この質問に対して、「私は優柔不断です」とか「私は内向的な性格です」と、すぐに答えられる人も多いでしょう。私たちは過去の経験や他人からの評価をもとに、自分にラベルを貼ってしまうことがあります。これらのラベルは、行動を選ぶ際に迷いを減らす助けになる一方で、自分の可能性を狭めてしまうこともあります。

固定されたイメージの問題点

自分を特定のイメージに縛ってしまうと、新しい挑戦を避けたり、「自分には無理だ」と思い込んでしまうことがあります。

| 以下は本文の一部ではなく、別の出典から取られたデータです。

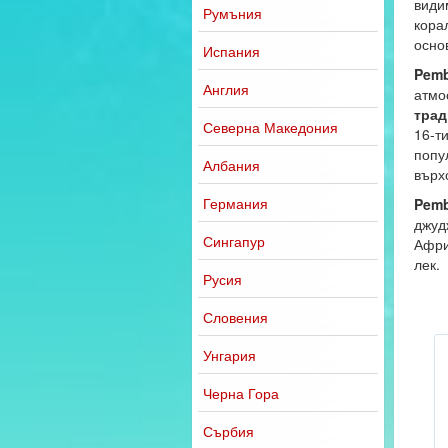
види
Румъния
кора
осно
Испания
Pem
Англия
атмо
трад
Северна Македония
16-ти
попу
Албания
върх
Германия
Pem
джуд
Сингапур
Афри
лек.
Русия
Словения
Унгария
Черна Гора
Сърбия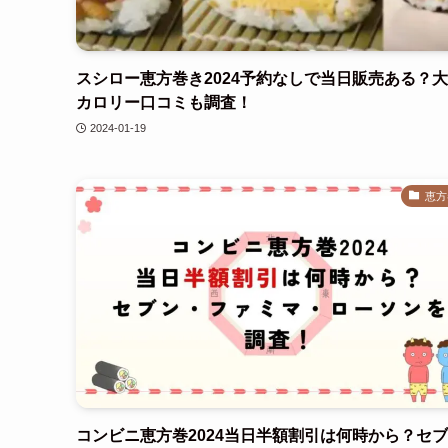
スシロー恵方巻き2024予約なしで当日販売ある？
カロリー口コミも調査！
2024-01-19
恵方
コンビニ恵方巻2024当日半額割引は何時から？セ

たとえば、「私は人前で話すのが苦手だ」と決めつけてしまうと、発表の機会を避けてしまい、成長のチャンスを逃してしまうかもしれません。

ACTの自己に対する考え方

ACT(アクセプタンス&コミットメント・セラピー)では、自己を以下の3つの視点で捉えます。

  1. 概念化された自己:固定された自己イメージのこと。たとえば、「私は不安症だ」「私は運動が苦手だ」など、自分を一言で表すものです。

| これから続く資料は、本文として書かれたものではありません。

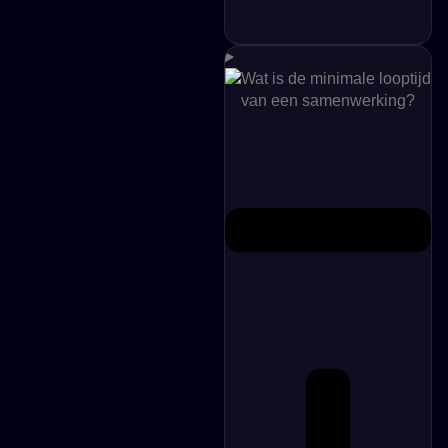
Wat is de minimale looptijd
van een samenwerking?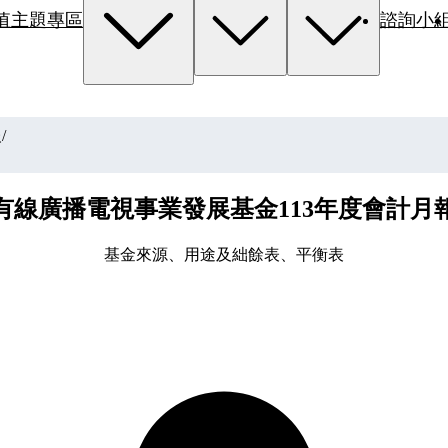
值主題專區
諮詢小
報
/
有線廣播電視事業發展基金113年度會計月
基金來源、用途及絀餘表、平衡表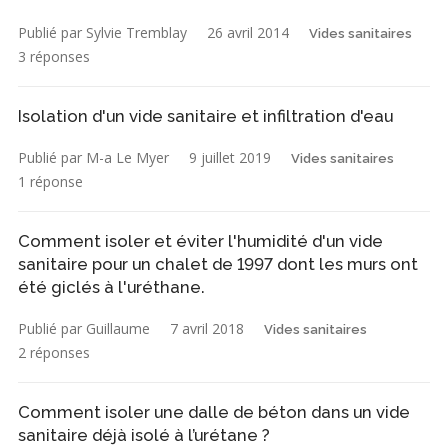
Publié par Sylvie Tremblay
26 avril 2014
Vides sanitaires
3 réponses
Isolation d'un vide sanitaire et infiltration d'eau
Publié par M-a Le Myer
9 juillet 2019
Vides sanitaires
1 réponse
Comment isoler et éviter l'humidité d'un vide
sanitaire pour un chalet de 1997 dont les murs ont
été giclés à l'uréthane.
Publié par Guillaume
7 avril 2018
Vides sanitaires
2 réponses
Comment isoler une dalle de béton dans un vide
sanitaire déjà isolé à l’urétane ?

  2. 継続的な自己認識のプロセスとしての自己:今この瞬間に自分が何を感じ、何を考えているかを常に意識すること。

  3. 観察者としての自己:自分の思考や感情を一歩引いて、客観的に観察する存在としての自分。

1 「概念化された自己」とその影響

「概念化された自己」は、自分自身についての物語のようなものです。この物語に縛られると、新しい可能性や選択肢を見逃してしまうことがあります。たとえば、「私はいつも失敗する」と思い込んでいると、新しいことに挑戦する前から諦めてしまうかもしれません。

自分の物語を変える

しかし、私たちは自分の物語を変えることができます。事実そのものは変えられなくても、その解釈を変えることで、新しい道が開けます。

たとえば、「失敗ばかりだ」と感じていたとしても、「失敗から学んで成長している」と考えることで、前向きな行動が取れるようになります。

新しい自分を見つける勇気

固定されたイメージを手放すのは勇気がいりますが、それが自分を自由にする第一歩です。未知の自分を発見することで、人生はより豊かで充実したものになるでしょう。

2. 継続的な自己認識の大切さ

日常の中で「今、自分が何を感じ、何を考えているのか」を意識することは、とても大切です。自己認識が不足していると、自分の本当の気持ちや欲求が見えにくくなり、意図しない行動や無理な振る舞いにつながることがあります。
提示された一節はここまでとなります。